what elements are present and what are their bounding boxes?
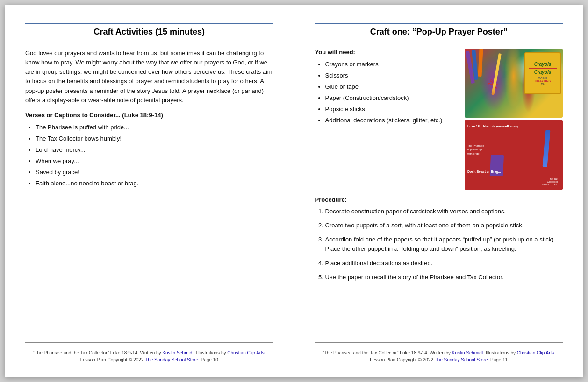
poster-text-dont-boast: Don't Boast or Brag... bbox=[467, 170, 501, 173]
footer-page-num: . Page 11 bbox=[488, 357, 508, 362]
list-item: Faith alone...no need to boast or brag. bbox=[36, 178, 273, 189]
footer-link-3[interactable]: The Sunday School Store bbox=[435, 357, 488, 362]
material-item: Crayons or markers bbox=[325, 59, 458, 70]
footer-page-num: . Page 10 bbox=[198, 357, 218, 362]
list-item: Lord have mercy... bbox=[36, 145, 273, 155]
list-item: Saved by grace! bbox=[36, 167, 273, 177]
material-item: Glue or tape bbox=[325, 82, 458, 92]
title-rule-right bbox=[315, 40, 563, 40]
material-item: Popsicle sticks bbox=[325, 104, 458, 114]
poster-text-bottom: The TaxCollectorbows to God bbox=[542, 177, 558, 186]
footer-link-2[interactable]: Christian Clip Arts bbox=[227, 350, 264, 355]
left-footer: "The Pharisee and the Tax Collector" Luk… bbox=[25, 342, 273, 363]
procedure-item: Place additional decorations as desired. bbox=[325, 259, 563, 268]
poster-text-top: Luke 18... Humble yourself every bbox=[467, 124, 518, 129]
procedure-item: Decorate construction paper of cardstock… bbox=[325, 207, 563, 216]
material-item: Additional decorations (stickers, glitte… bbox=[325, 115, 458, 126]
right-page-title: Craft one: “Pop-Up Prayer Poster” bbox=[315, 27, 563, 37]
craft-images-column: ✂ Crayola Crayola MAGIC CRAYONS 24 bbox=[465, 49, 563, 190]
verses-header: Verses or Captions to Consider... (Luke … bbox=[25, 112, 273, 119]
right-page: Craft one: “Pop-Up Prayer Poster” You wi… bbox=[294, 5, 584, 377]
footer-mid-text: . Illustrations by bbox=[483, 350, 517, 355]
crayola-brand-2: Crayola bbox=[534, 70, 552, 75]
procedure-label: Procedure: bbox=[315, 196, 563, 203]
list-item: The Tax Collector bows humbly! bbox=[36, 134, 273, 144]
top-rule-left bbox=[25, 23, 273, 24]
left-page: Craft Activities (15 minutes) God loves … bbox=[5, 5, 294, 377]
materials-section: You will need: Crayons or markers Scisso… bbox=[315, 49, 458, 190]
document-spread: Craft Activities (15 minutes) God loves … bbox=[5, 5, 583, 377]
footer-link-3[interactable]: The Sunday School Store bbox=[145, 357, 198, 362]
orange-strip-decoration bbox=[478, 49, 483, 77]
title-rule-left bbox=[25, 40, 273, 40]
crayola-count: 24 bbox=[541, 83, 545, 85]
you-will-need-label: You will need: bbox=[315, 49, 458, 56]
footer-link-2[interactable]: Christian Clip Arts bbox=[517, 350, 554, 355]
procedure-item: Use the paper to recall the story of the… bbox=[325, 273, 563, 282]
crayola-product: CRAYONS bbox=[535, 79, 551, 83]
footer-link-1[interactable]: Kristin Schmidt bbox=[452, 350, 483, 355]
intro-paragraph: God loves our prayers and wants to hear … bbox=[25, 49, 273, 105]
procedure-list: Decorate construction paper of cardstock… bbox=[315, 207, 563, 287]
top-rule-right bbox=[315, 23, 563, 24]
right-footer: "The Pharisee and the Tax Collector" Luk… bbox=[315, 342, 563, 363]
list-item: When we pray... bbox=[36, 156, 273, 166]
footer-mid-text: . Illustrations by bbox=[194, 350, 227, 355]
verses-list: The Pharisee is puffed with pride... The… bbox=[25, 122, 273, 190]
footer-main-text: "The Pharisee and the Tax Collector" Luk… bbox=[322, 350, 452, 355]
you-will-need-row: You will need: Crayons or markers Scisso… bbox=[315, 49, 563, 190]
divider bbox=[529, 68, 557, 69]
crayola-brand: Crayola bbox=[534, 62, 552, 67]
poster-text-mid: The Phariseeis puffed upwith pride! bbox=[467, 144, 484, 156]
craft-image-1: ✂ Crayola Crayola MAGIC CRAYONS 24 bbox=[465, 49, 563, 118]
footer-link-1[interactable]: Kristin Schmidt bbox=[162, 350, 194, 355]
materials-list: Crayons or markers Scissors Glue or tape… bbox=[315, 59, 458, 126]
material-item: Scissors bbox=[325, 71, 458, 81]
craft-image-2: Luke 18... Humble yourself every The Pha… bbox=[465, 120, 563, 190]
footer-main-text: "The Pharisee and the Tax Collector" Luk… bbox=[33, 350, 162, 355]
procedure-item: Create two puppets of a sort, with at le… bbox=[325, 221, 563, 230]
crayola-box: Crayola Crayola MAGIC CRAYONS 24 bbox=[524, 52, 561, 94]
list-item: The Pharisee is puffed with pride... bbox=[36, 122, 273, 133]
procedure-item: Accordion fold one of the papers so that… bbox=[325, 235, 563, 254]
left-page-title: Craft Activities (15 minutes) bbox=[25, 27, 273, 37]
material-item: Paper (Construction/cardstock) bbox=[325, 93, 458, 103]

» **TASK GOAL**
Your answer should be the number of lines in the records that contain the word "pride", with nothing added.

» **FINISHED EXERCISE**
3